The American Thoracic Society International Conference begins this week in San Diego. There are a number of sessions and posters related to end-of-life ethics. This one seemed particularly interesting.
Unilateral Do-Not-Attempt Resuscitation Orders In A Large Academic Hospital
A. Courtwright, MD, PhD
S. Brackett, RN, BS, CCRN
E. Robinson, RN, PhD
Unilateral Do-Not-Resuscitate (DNR) orders are a specific type of medical futility decision in which clinicians withhold advanced cardiopulmonary resuscitation (CPR) in the event of cardiopulmonary arrest despite objections of patients or their surrogates.
There is little information on how often and to whom unilateral DNR orders are applied. The ethics committee at Massachusetts General Hospital has had a unilateral DNR policy since 2006. We investigated the incidence, sociodemographic and clinical predictors, and outcomes of patients with unilateral DNR orders.
We reviewed all ethics committee consults that involved disagreement between health care providers and patients/surrogates over intensity of treatment, including DNR status. We used bivariate and multivariate statistics to compare sociodemographic and clinic data from cases in which unilateral DNR was and was not recommended. We recorded whether this recommendation was actually followed and patient disposition following consultation.
There were 147 cases of conflict over intensity of treatment and DNR status. Of these, the ethics committee recommended unilateral DNR 35% of the time and this recommendation was followed in 83% of cases.
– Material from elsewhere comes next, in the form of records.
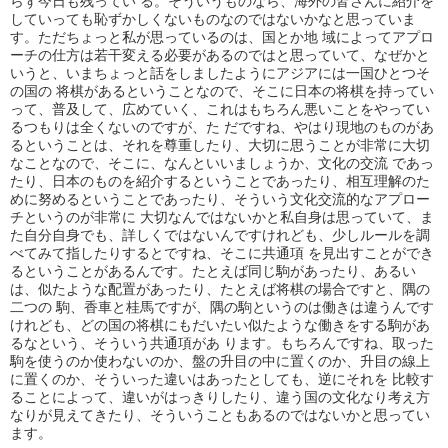
らず今日も残ってい る。そういうものなら、海外の皆さんに紹介を
していっても恥ずかしくないものなのではないかなと思っていま
す。ただちょっと私が思っているのは、国とか地 域によってアプロ
ーチの仕方は若干変える必要があるのではと思っていて、なぜかと
いうと、いまちょっと話をしましたようにアジアには一国ひとつそ
の国の 将棋があるということなので、そこに日本の将棋を持ってい
って、普及して、広めていく、これはもちろん悪いことをやってい
るつもりは全くないのですが、た だですね、やはり現地のものがあ
るということは、それを尊重したり、大切に思うことが非常に大切
なことなので、そこに、なんといいましょうか、文化の交流 であっ
たり、日本のものを紹介するということであったり、相互理解のた
めに努めるということであったり、そういう文化交流的なアプロー
チというのが非常に 大切なんではないかと私自身は思っていて、ま
た自分自身でも、詳しくではないんですけれども、少しルールを調
べてみて指したりするとですね、そこに共通項 を見出すことができ
るということがあるんです。たとえば同じ駒があったり、あるい
は、似たような配置があったり、たとえば将棋の場合ですと、隅の
二つの 駒、香車と桂馬ですが、隅の駒というのは働きは違うんです
けれども、どの国の将棋にもだいたい似たような働きをする駒があ
るなという、そういう共通項があ ります。もちろんですね、取った
駒を使うのか使わないのか、盤の升目の中に置くのか、升目の線上
に置くのか、そういった違いはあったとしても、逆にそれを 比較す
ることによって、違いがはっきりしたり、違う国の文化なり考え方
なりが見えてきたり、そういうこともあるのではないかと思ってい
ます。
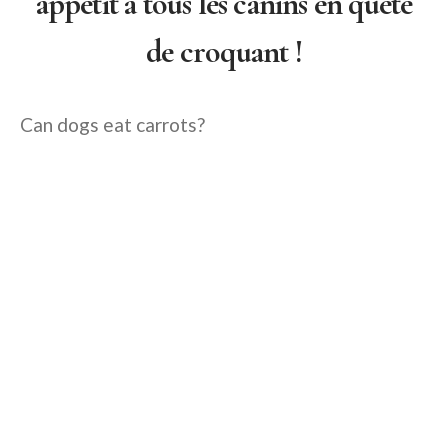
appétit à tous les canins en quête
de croquant !
Can dogs eat carrots?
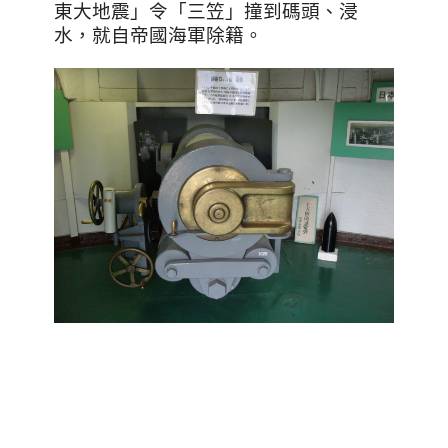
東大地震」令「三笠」撞到碼頭、浸
水，就自帝國海軍除籍。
Neither age (70±3.9 years versus 73±2.5 years, p=0.43) nor female sex (38% versus 50%, p=0.63) was associated with unilateral DNR recommendation. Patients for whom unilateral DNR was recommended were more likely to be non-white (48% versus 26%, p=0.05). Measures of functional status prior to admission, including number of medical comorbidities (3.8±0.28 versus 3.2±0.22, p=0.08) or full or partial dependence in activities of daily living (62% versus 50%, p=0.36), were not associated with unilateral DNR recommendation. Patients for whom unilateral DNR was recommended were more likely to have conditions judged to be endstage rather than potentially reversible (62% versus 41%, p=0.05). Patients for whom unilateral DNR was actually ordered were more likely to die during their hospitalization (79% versus 48%, p=0.01).
Patient age, gender, and functional status prior to admission are not associated with an ethics committee’s decision to recommend a unilateral DNR order. Non-white patients and patients judged to have end stage conditions are more likely to have a unilateral DNR order recommended. Patients who are actually made DNR unilaterally are more likely to die in the hospital.